- **TASK REQUIREMENTS**
No pictures go into the copy. Write out exactly the lines below from the one containing "У Чернівцях буде" through the one containing "o paciente está".

- **EXTRACTED INFORMATION**

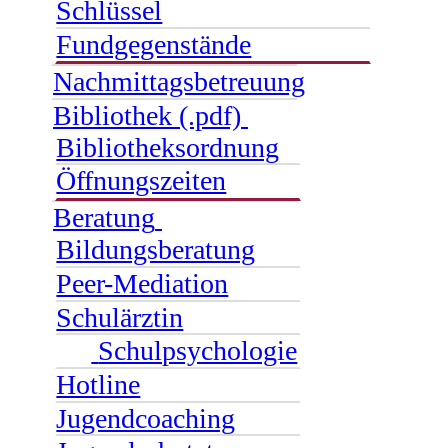
Schlüssel
Fundgegenstände
Nachmittagsbetreuung
Bibliothek (.pdf)
Bibliotheksordnung
Öffnungszeiten
Beratung
Bildungsberatung
Peer-Mediation
Schulärztin
Schulpsychologie
Hotline
Jugendcoaching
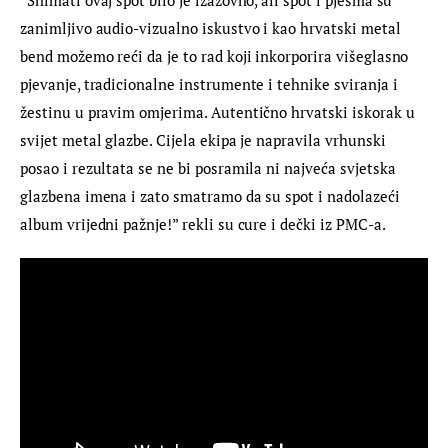
“Snimati ovaj spot bilo je izazovno, ali spot i pjesma su 
zanimljivo audio-vizualno iskustvo i kao hrvatski metal 
bend možemo reći da je to rad koji inkorporira višeglasno 
pjevanje, tradicionalne instrumente i tehnike sviranja i 
žestinu u pravim omjerima. Autentično hrvatski iskorak u 
svijet metal glazbe. Cijela ekipa je napravila vrhunski 
posao i rezultata se ne bi posramila ni najveća svjetska 
glazbena imena i zato smatramo da su spot i nadolazeći 
album vrijedni pažnje!” rekli su cure i dečki iz PMC-a.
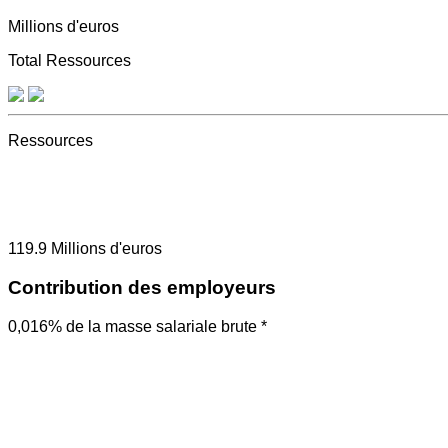
Millions d'euros
Total Ressources
Ressources
119.9
Millions d'euros
Contribution des employeurs
0,016% de la masse salariale brute *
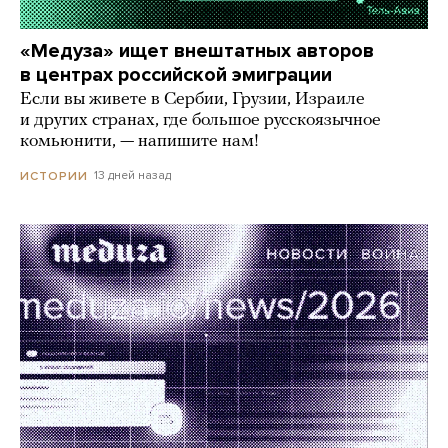
«Медуза» ищет внештатных авторов
в центрах российской эмиграции
Если вы живете в Сербии, Грузии, Израиле
и других странах, где большое русскоязычное
комьюнити, — напишите нам!
13 дней назад
ИСТОРИИ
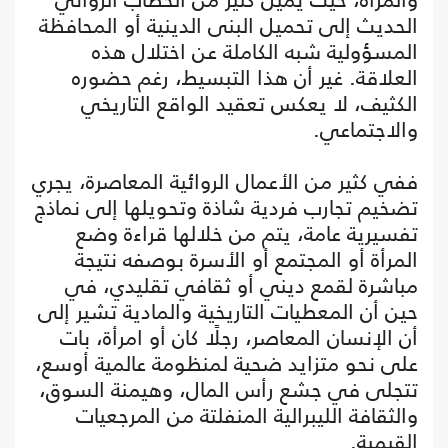
الحديث إلى تحميل البنى الدينية أو المحافظة
المسؤولية شبه الكاملة عن اختلال هذه
العلاقة. غير أن هذا التبسيط، رغم حضوره
الكثيف، لا يعكس تعقيد الواقع التاريخي
والاجتماعي.
ففي كثير من الأعمال الروائية المعاصرة، يجري
تضخيم تجارب فردية شاذة وتحويلها إلى نماذج
تفسيرية عامة، يتم من خلالها قراءة وضع
المرأة أو المجتمع أو الأسرة بوصفه نتيجة
مباشرة لقمع ديني أو ثقافي تقليدي، في
حين أن المعطيات التاريخية والمادية تشير إلى
أن الإنسان المعاصر، رجلًا كان أو امرأة، بات
على نحو متزايد ضحية لمنظومة عالمية أوسع،
تتجلى في جشع رأس المال، وهيمنة السوق،
والثقافة الليبرالية المنفلتة من المرجعيات
القيمية.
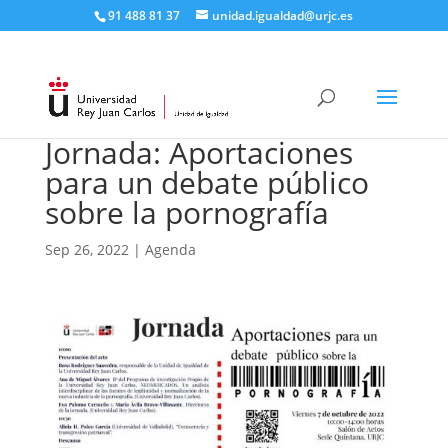
91 488 81 37
unidad.igualdad@urjc.es
Jornada: Aportaciones
para un debate público
sobre la pornografía
Sep 26, 2022
|
Agenda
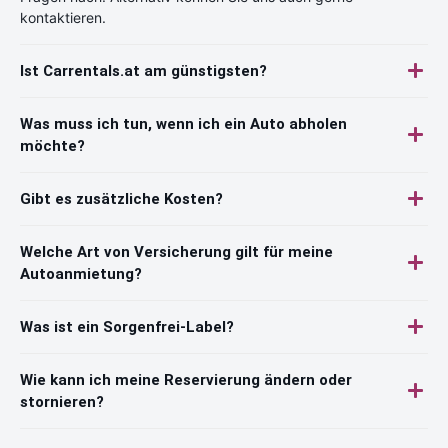
kontaktieren.
Ist Carrentals.at am günstigsten?
Was muss ich tun, wenn ich ein Auto abholen
möchte?
Gibt es zusätzliche Kosten?
Welche Art von Versicherung gilt für meine
Autoanmietung?
Was ist ein Sorgenfrei-Label?
Wie kann ich meine Reservierung ändern oder
stornieren?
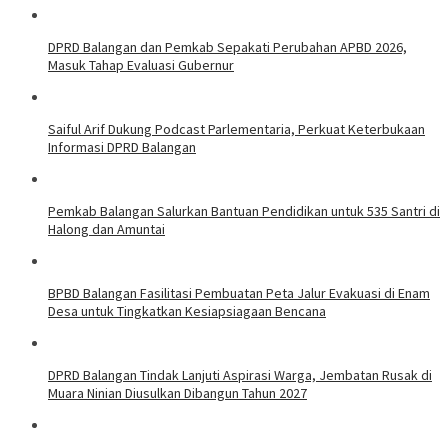
DPRD Balangan dan Pemkab Sepakati Perubahan APBD 2026,
Masuk Tahap Evaluasi Gubernur
Saiful Arif Dukung Podcast Parlementaria, Perkuat Keterbukaan
Informasi DPRD Balangan
Pemkab Balangan Salurkan Bantuan Pendidikan untuk 535 Santri di
Halong dan Amuntai
BPBD Balangan Fasilitasi Pembuatan Peta Jalur Evakuasi di Enam
Desa untuk Tingkatkan Kesiapsiagaan Bencana
DPRD Balangan Tindak Lanjuti Aspirasi Warga, Jembatan Rusak di
Muara Ninian Diusulkan Dibangun Tahun 2027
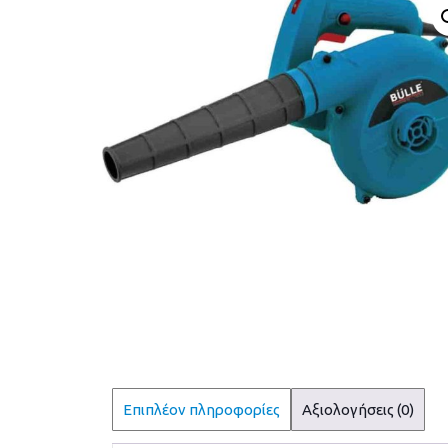
Επιπλέον πληροφορίες
Αξιολογήσεις (0)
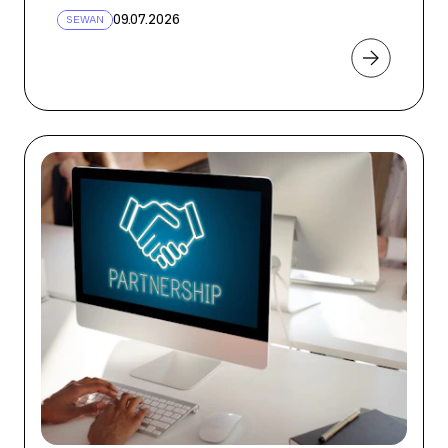
09.07.2026
SEWAN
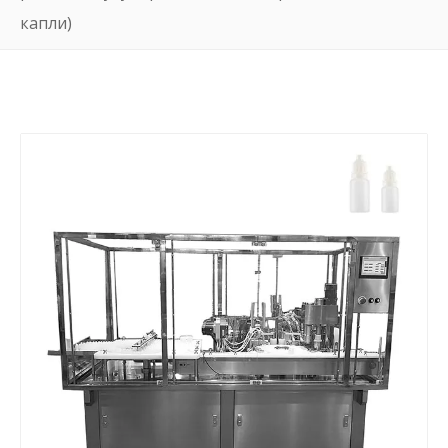
капли)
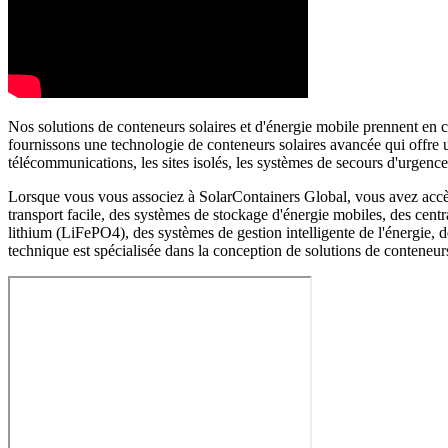
Nos solutions de conteneurs solaires et d'énergie mobile prennent en c
fournissons une technologie de conteneurs solaires avancée qui offre un
télécommunications, les sites isolés, les systèmes de secours d'urgen
Lorsque vous vous associez à SolarContainers Global, vous avez accès à
transport facile, des systèmes de stockage d'énergie mobiles, des centr
lithium (LiFePO4), des systèmes de gestion intelligente de l'énergie,
technique est spécialisée dans la conception de solutions de conteneurs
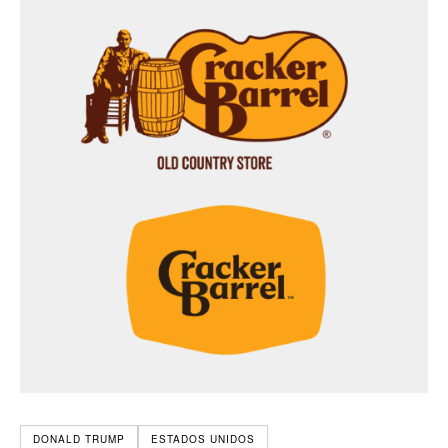
DONALD TRUMP
ESTADOS UNIDOS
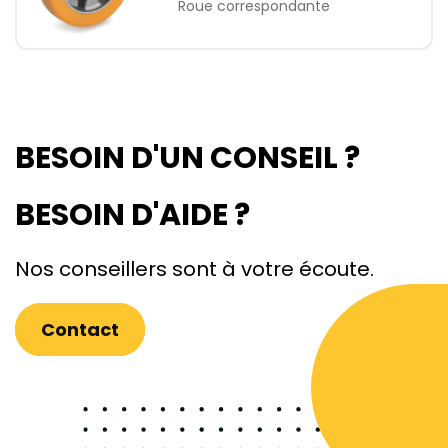
Roue correspondante
BESOIN D'UN CONSEIL ?
BESOIN D'AIDE ?
Nos conseillers sont à votre écoute.
Contact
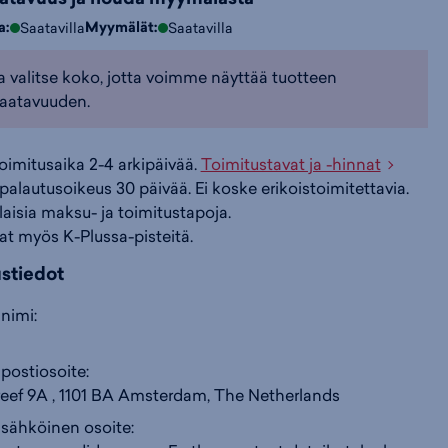
a:
Myymälät:
Saatavilla
Saatavilla
i
s
s
a valitse koko, jotta voimme näyttää tuotteen
aatavuuden.
i
a
ä
toimitusaika 2-4 arkipäivää.
Toimitustavat ja -hinnat
n
:
:
palautusoikeus 30 päivää. Ei koske erikoistoimitettavia.
ilaisia maksu- ja toimitustapoja.
at myös K-Plussa-pisteitä.
ustiedot
nimi:
postiosoite:
ef 9A , 1101 BA Amsterdam, The Netherlands
 sähköinen osoite:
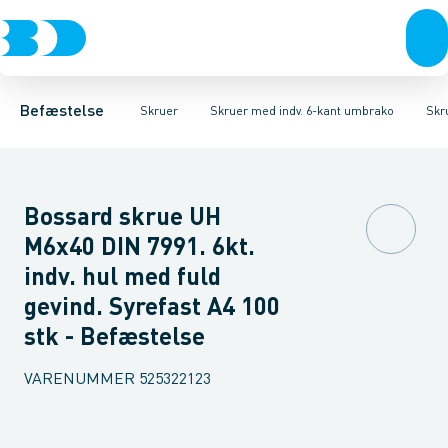
Bolte & sætskruer
Karmskruer
Skruer CH Sort
Facadeskruer
Skruer CH Elgalvaniseret FZB
Møtrikker
Byggeskruer
Skiver
Skruer
Spånskruer
Søm & dykkere
Skruer CH Rust
Gipsskrue
Gev
Befæstelse
Skruer
Skruer med indv. 6-kant umbrako
Skr
Bossard skrue UH
M6x40 DIN 7991. 6kt.
indv. hul med fuld
gevind. Syrefast A4 100
stk - Befæstelse
VARENUMMER
525322123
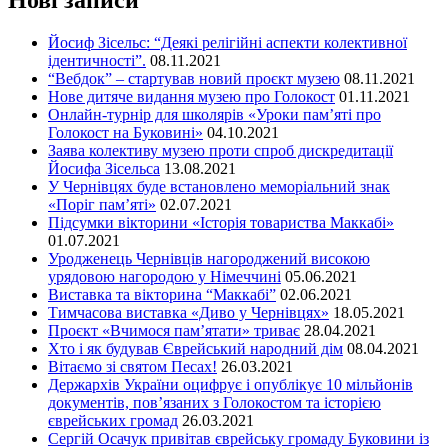
Нові записи
Йосиф Зісельс: “Деякі релігійні аспекти колективної
ідентичності”.
08.11.2021
“Вебдок” – стартував новий проєкт музею
08.11.2021
Нове дитяче видання музею про Голокост
01.11.2021
Онлайн-турнір для школярів «Уроки пам’яті про
Голокост на Буковині»
04.10.2021
Заява колективу музею проти спроб дискредитації
Йосифа Зісельса
13.08.2021
У Чернівцях буде встановлено меморіальний знак
«Поріг пам’яті»
02.07.2021
Підсумки вікторини «Історія товариства Маккабі»
01.07.2021
Уродженець Чернівців нагороджений високою
урядовою нагородою у Німеччині
05.06.2021
Виставка та вікторина “Маккабі”
02.06.2021
Тимчасова виставка «Диво у Чернівцях»
18.05.2021
Проєкт «Вчимося пам’ятати» триває
28.04.2021
Хто і як будував Єврейський народний дім
08.04.2021
Вітаємо зі святом Песах!
26.03.2021
Держархів України оцифрує і опублікує 10 мільйонів
документів, пов’язаних з Голокостом та історією
єврейських громад
26.03.2021
Сергій Осачук привітав єврейську громаду Буковини із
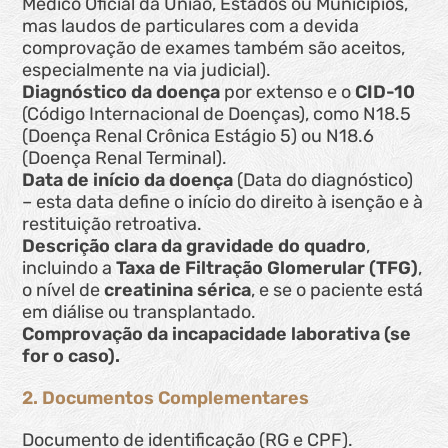
Médico Oficial da União, Estados ou Municípios,
mas laudos de particulares com a devida
comprovação de exames também são aceitos,
especialmente na via judicial).
Diagnóstico da doença
por extenso e o
CID-10
(Código Internacional de Doenças), como N18.5
(Doença Renal Crônica Estágio 5) ou N18.6
(Doença Renal Terminal).
Data de início da doença
(Data do diagnóstico)
– esta data define o início do direito à isenção e à
restituição retroativa.
Descrição clara da gravidade do quadro
,
incluindo a
Taxa de Filtração Glomerular (TFG)
,
o nível de
creatinina sérica
, e se o paciente está
em diálise ou transplantado.
Comprovação da incapacidade laborativa (se
for o caso).
2. Documentos Complementares
Documento de identificação (RG e CPF).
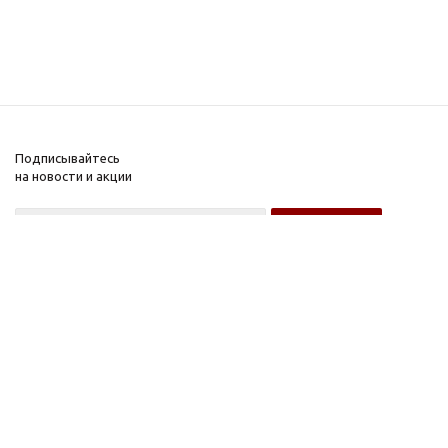
Подписывайтесь
на новости и акции
Оптовому покупателю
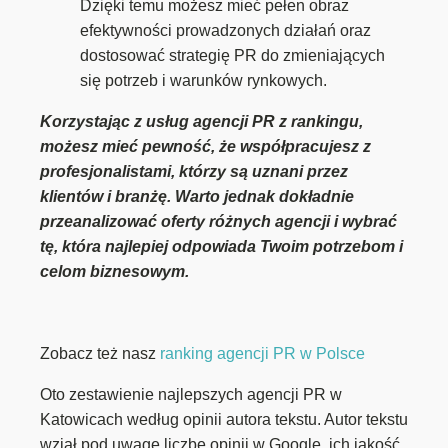
Dzięki temu możesz mieć pełen obraz
efektywności prowadzonych działań oraz
dostosować strategię PR do zmieniających
się potrzeb i warunków rynkowych.
Korzystając z usług agencji PR z rankingu,
możesz mieć pewność, że współpracujesz z
profesjonalistami, którzy są uznani przez
klientów i branżę. Warto jednak dokładnie
przeanalizować oferty różnych agencji i wybrać
tę, która najlepiej odpowiada Twoim potrzebom i
celom biznesowym.
Zobacz też nasz
ranking agencji PR w Polsce
Oto zestawienie najlepszych agencji PR w
Katowicach według opinii autora tekstu. Autor tekstu
wziął pod uwagę liczbę opinii w Google, ich jakość,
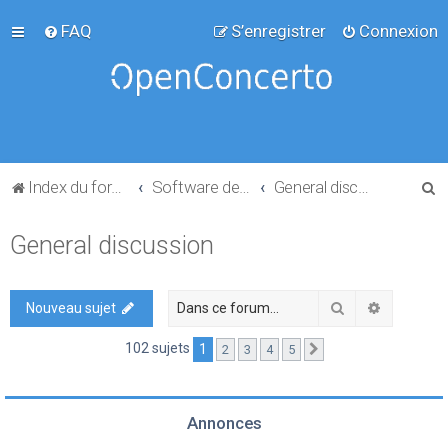
FAQ
S’enregistrer
Connexion
R
Index du forum
Software development
General discussion
e
General discussion
c
h
e
Rechercher
Recherch
Nouveau sujet
r
102 sujets
1
2
3
4
5
Suivante
c
h
e
Annonces
r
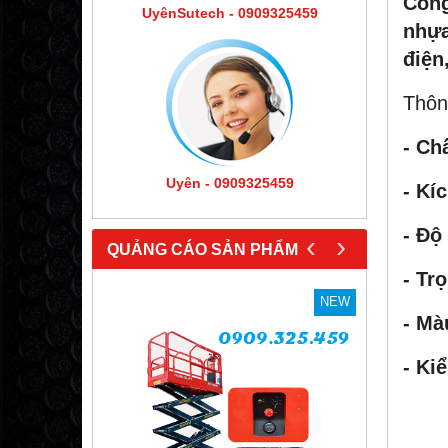
Công
UyênSutech - 0909325459
nhựa
điện
Thôn
- Chấ
Uyên - 0909325459
- Kí
- Độ
‹
›
QUẢNG CÁO SẢN PHẨM
- Tr
NEW
NEW
- Mà
- Ki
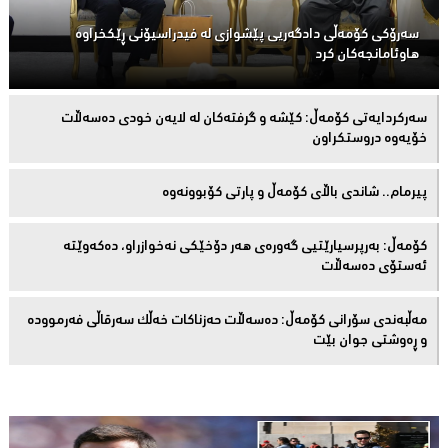
سەرۆكی كۆمەڵى دادگەریی پێشوازی لە فیدراسیۆنی ڕێكخراوە
هاوئامانجەكان کرد
سەركردایەتی كۆمەڵ: كێشە و گرفتەكان لە لایەن خودی دەسەڵات
خۆیەوە دروستكراون
پیرمام.. شاندی باڵای كۆمه‌ڵ و پارتی كۆبوونه‌وه‌
كۆمەڵ: بەرپرسیارێتیی گەورەی هەر دۆخێکی نەخوازراو، دەكەوێتە
ئەستۆی دەسەڵات
مەڵبەندى سۆرانى کۆمەڵ: دەسەڵات حەزناکات خەڵک سەرقاڵى فەرموودە
و ڕەوشتى جوان بێت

- **ANSWER FOR THE TASK**
У Чернівцях буде встановлено меморіальний знак
«Поріг пам’яті»
02.07.2021
Підсумки вікторини «Історія товариства Маккабі»
01.07.2021
Уродженець Чернівців нагороджений високою
урядовою нагородою у Німеччині
05.06.2021
Виставка та вікторина “Маккабі”
02.06.2021
Тимчасова виставка «Диво у Чернівцях»
18.05.2021
Проєкт «Вчимося пам’ятати» триває
28.04.2021
Хто і як будував Єврейський народний дім
08.04.2021
Вітаємо зі святом Песах!
26.03.2021
Держархів України оцифрує і опублікує 10 мільйонів
документів, пов’язаних з Голокостом та історією
єврейських громад
26.03.2021
Сергій Осачук привітав єврейську громаду Буковини із
Médico Oficial da União, Estados ou Municípios,
mas laudos de particulares com a devida
comprovação de exames também são aceitos,
especialmente na via judicial).
Diagnóstico da doença
por extenso e o
CID-10
(Código Internacional de Doenças), como N18.5
(Doença Renal Crônica Estágio 5) ou N18.6
(Doença Renal Terminal).
Data de início da doença
(Data do diagnóstico)
– esta data define o início do direito à isenção e à
restituição retroativa.
Descrição clara da gravidade do quadro
,
incluindo a
Taxa de Filtração Glomerular (TFG)
,
o nível de
creatinina sérica
, e se o paciente está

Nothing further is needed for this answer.